## TASK GOAL
Lines containing the word "черный" are the ones to copy from the records below.

.....

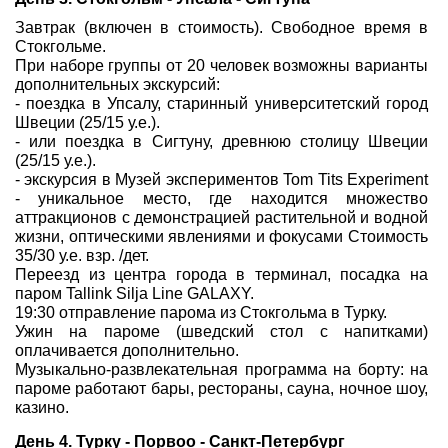
Завтрак (включен в стоимость). Свободное время в
Стокгольме.
При наборе группы от 20 человек возможны варианты
дополнительных экскурсий:
- поездка в Упсалу, старинный университетский город
Швеции (25/15 у.е.).
- или поездка в Сигтуну, древнюю столицу Швеции
(25/15 у.е.).
- экскурсия в Музей экспериментов Tom Tits Experiment
- уникальное место, где находится множество
аттракционов с демонстрацией растительной и водной
жизни, оптическими явлениями и фокусами Стоимость
35/30 у.е. взр. /дет.
Переезд из центра города в терминал, посадка на
паром Tallink Silja Line GALAXY.
19:30 отправление парома из Стокгольма в Турку.
Ужин на пароме (шведский стол с напитками)
оплачивается дополнительно.
Музыкально-развлекательная программа на борту: на
пароме работают бары, рестораны, сауна, ночное шоу,
казино.
День 4. Турку - Порвоо - Санкт-Петербург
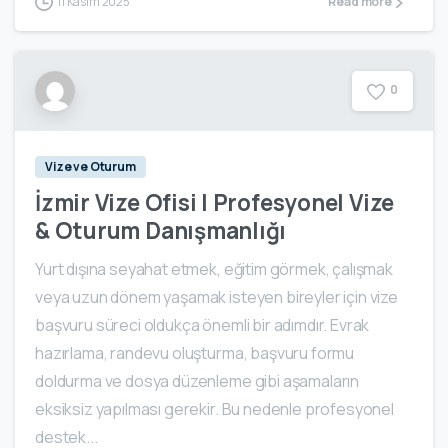
11 Kasım 2025
Read more
0
Vize ve Oturum
İzmir Vize Ofisi | Profesyonel Vize
& Oturum Danışmanlığı
Yurt dışına seyahat etmek, eğitim görmek, çalışmak
veya uzun dönem yaşamak isteyen bireyler için vize
başvuru süreci oldukça önemli bir adımdır. Evrak
hazırlama, randevu oluşturma, başvuru formu
doldurma ve dosya düzenleme gibi aşamaların
eksiksiz yapılması gerekir. Bu nedenle profesyonel
destek...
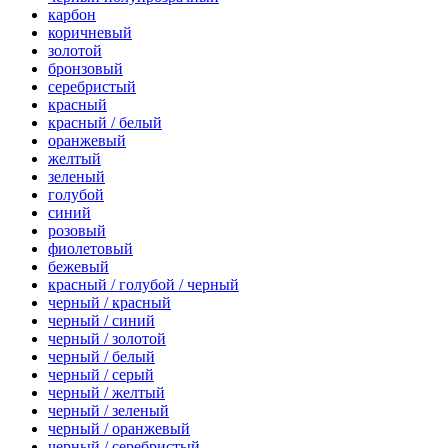
карбон
коричневый
золотой
бронзовый
серебристый
красный
красный / белый
оранжевый
желтый
зеленый
голубой
синий
розовый
фиолетовый
бежевый
красный / голубой / черный
черный / красный
черный / синий
черный / золотой
черный / белый
черный / серый
черный / желтый
черный / зеленый
черный / оранжевый
черный / серебристый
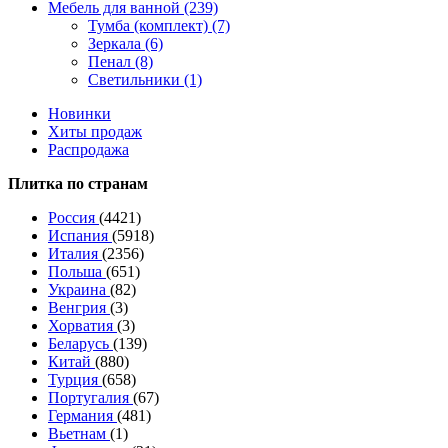
Мебель для ванной (239)
Тумба (комплект) (7)
Зеркала (6)
Пенал (8)
Светильники (1)
Новинки
Хиты продаж
Распродажа
Плитка по странам
Россия
(4421)
Испания
(5918)
Италия
(2356)
Польша
(651)
Украина
(82)
Венгрия
(3)
Хорватия
(3)
Беларусь
(139)
Китай
(880)
Турция
(658)
Португалия
(67)
Германия
(481)
Вьетнам
(1)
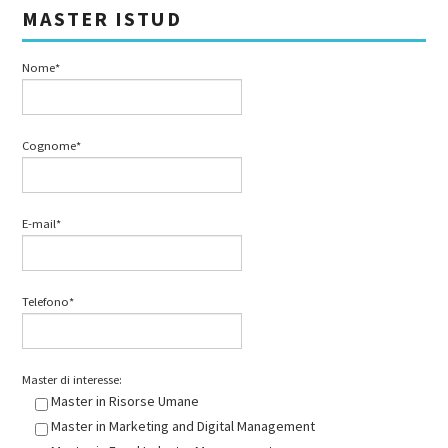
MASTER ISTUD
Nome*
Cognome*
E-mail*
Telefono*
Master di interesse:
Master in Risorse Umane
Master in Marketing and Digital Management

.....

## OUTPUT FOR THIS EXERCISE
красный / голубой / черный
черный / красный
черный / синий
черный / золотой
черный / белый
черный / серый
черный / желтый
черный / зеленый
черный / оранжевый
черный / серебристый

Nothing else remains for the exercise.